### ABOUT THIS TASK:
What is needed is an exact copy of the entries below, with every picture left out.

++++ RECORDS TO PROCESS ++++

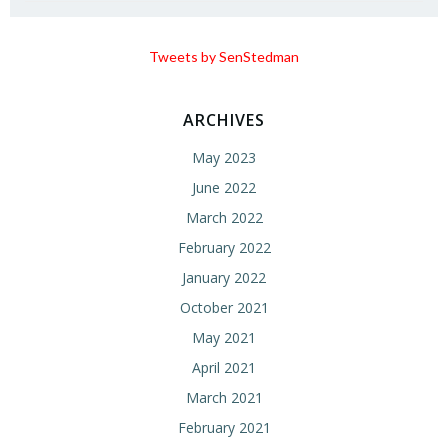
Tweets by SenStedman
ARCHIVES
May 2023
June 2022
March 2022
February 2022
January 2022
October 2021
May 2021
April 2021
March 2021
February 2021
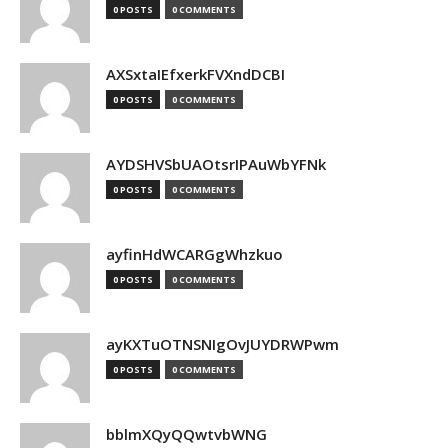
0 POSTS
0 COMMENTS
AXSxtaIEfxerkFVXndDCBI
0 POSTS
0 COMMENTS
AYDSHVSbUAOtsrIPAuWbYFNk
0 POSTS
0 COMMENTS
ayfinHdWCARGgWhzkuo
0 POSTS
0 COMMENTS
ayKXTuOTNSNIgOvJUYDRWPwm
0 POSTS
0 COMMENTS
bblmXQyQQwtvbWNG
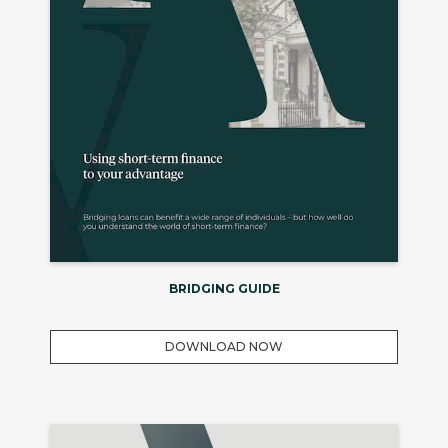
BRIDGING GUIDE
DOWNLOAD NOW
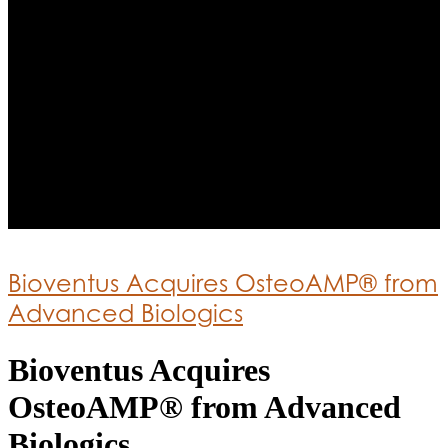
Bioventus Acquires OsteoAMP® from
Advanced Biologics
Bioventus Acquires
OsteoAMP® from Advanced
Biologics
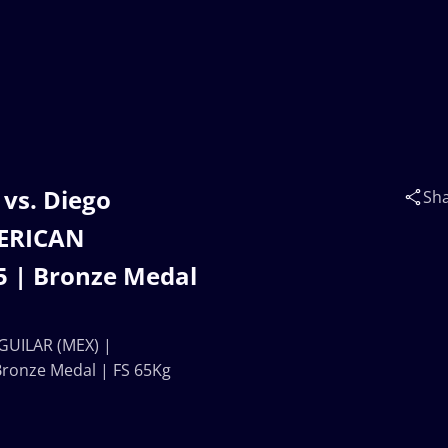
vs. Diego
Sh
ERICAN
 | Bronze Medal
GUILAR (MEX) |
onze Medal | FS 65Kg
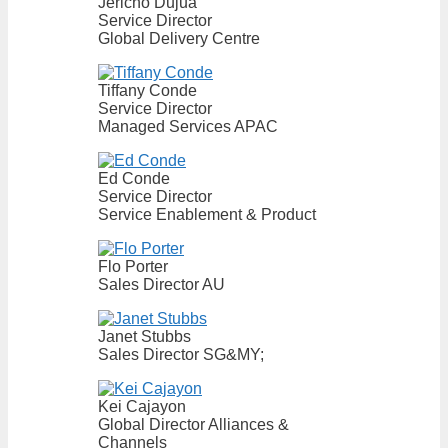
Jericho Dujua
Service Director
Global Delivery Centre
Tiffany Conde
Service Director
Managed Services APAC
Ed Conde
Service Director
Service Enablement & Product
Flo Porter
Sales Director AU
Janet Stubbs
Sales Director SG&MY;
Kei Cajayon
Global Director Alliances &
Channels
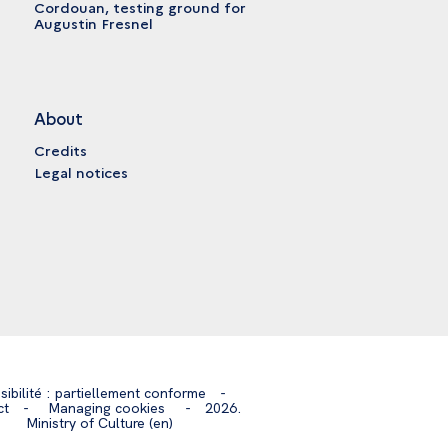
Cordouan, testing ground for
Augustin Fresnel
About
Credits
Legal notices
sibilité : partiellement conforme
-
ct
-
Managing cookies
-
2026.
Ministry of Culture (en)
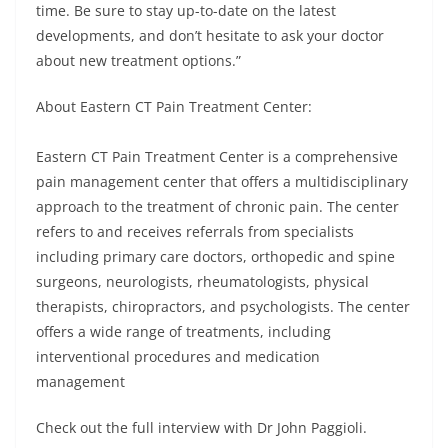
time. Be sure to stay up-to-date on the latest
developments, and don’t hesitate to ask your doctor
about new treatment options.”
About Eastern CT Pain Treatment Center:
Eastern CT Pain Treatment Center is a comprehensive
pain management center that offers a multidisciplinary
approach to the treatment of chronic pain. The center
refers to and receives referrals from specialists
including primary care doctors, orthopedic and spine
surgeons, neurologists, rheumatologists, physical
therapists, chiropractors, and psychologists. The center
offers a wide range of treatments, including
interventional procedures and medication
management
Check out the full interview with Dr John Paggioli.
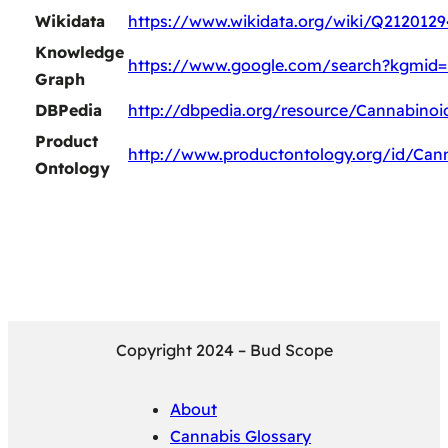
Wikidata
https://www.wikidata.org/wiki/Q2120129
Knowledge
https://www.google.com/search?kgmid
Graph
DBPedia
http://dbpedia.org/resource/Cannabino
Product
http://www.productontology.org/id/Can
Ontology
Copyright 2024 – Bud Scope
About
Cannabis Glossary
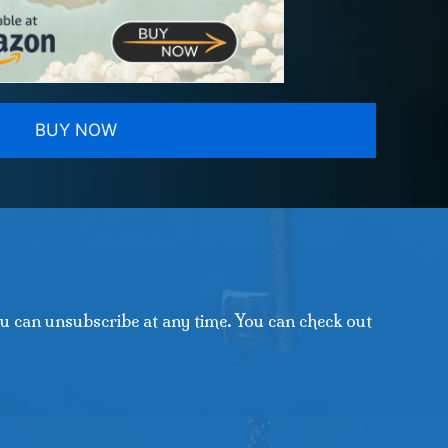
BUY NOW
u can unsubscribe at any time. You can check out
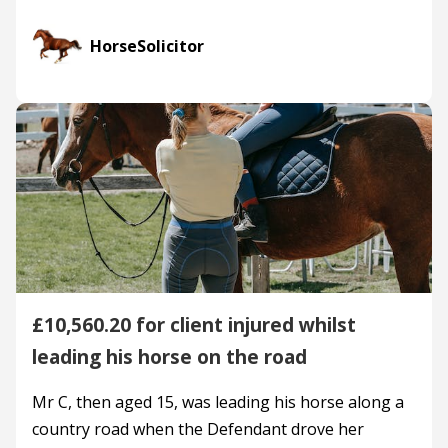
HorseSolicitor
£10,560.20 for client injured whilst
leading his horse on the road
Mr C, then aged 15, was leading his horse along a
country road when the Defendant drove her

++++

### PROBLEM SOLUTION:
Tweets by SenStedman
ARCHIVES
May 2023
June 2022
March 2022
February 2022
January 2022
October 2021
May 2021
April 2021
March 2021
February 2021
0 POSTS
0 COMMENTS
AXSxtaIEfxerkFVXndDCBI
0 POSTS
0 COMMENTS
AYDSHVSbUAOtsrIPAuWbYFNk
0 POSTS
0 COMMENTS
ayfinHdWCARGgWhzkuo
0 POSTS
0 COMMENTS
ayKXTuOTNSNIgOvJUYDRWPwm
0 POSTS
0 COMMENTS
bblmXQyQQwtvbWNG
BRIDGING GUIDE
DOWNLOAD NOW
Bioventus Acquires OsteoAMP® from
Advanced Biologics
Bioventus Acquires
OsteoAMP® from Advanced
Biologics
vs. Diego
Sh
ERICAN
 | Bronze Medal
GUILAR (MEX) |
onze Medal | FS 65Kg
Jericho Dujua
Service Director
Global Delivery Centre
Tiffany Conde
Service Director
Managed Services APAC
Ed Conde
Service Director
Service Enablement & Product
Flo Porter
Sales Director AU
Janet Stubbs
Sales Director SG&MY;
Kei Cajayon
Global Director Alliances &
Channels
Cordouan, testing ground for
Augustin Fresnel
About
Credits
Legal notices
sibilité : partiellement conforme
-
ct
-
Managing cookies
-
2026.
Ministry of Culture (en)
time. Be sure to stay up-to-date on the latest
developments, and don’t hesitate to ask your doctor
about new treatment options.”
About Eastern CT Pain Treatment Center:
Eastern CT Pain Treatment Center is a comprehensive
pain management center that offers a multidisciplinary
approach to the treatment of chronic pain. The center
refers to and receives referrals from specialists
including primary care doctors, orthopedic and spine
surgeons, neurologists, rheumatologists, physical
therapists, chiropractors, and psychologists. The center
offers a wide range of treatments, including
interventional procedures and medication
management
Check out the full interview with Dr John Paggioli.
Wikidata
https://www.wikidata.org/wiki/Q2120129
Knowledge
https://www.google.com/search?kgmid
Graph
DBPedia
http://dbpedia.org/resource/Cannabino
Product
http://www.productontology.org/id/Can
Ontology
Copyright 2024 – Bud Scope
About
Cannabis Glossary
BUY NOW
u can unsubscribe at any time. You can check out
HorseSolicitor
£10,560.20 for client injured whilst
leading his horse on the road
Mr C, then aged 15, was leading his horse along a
country road when the Defendant drove her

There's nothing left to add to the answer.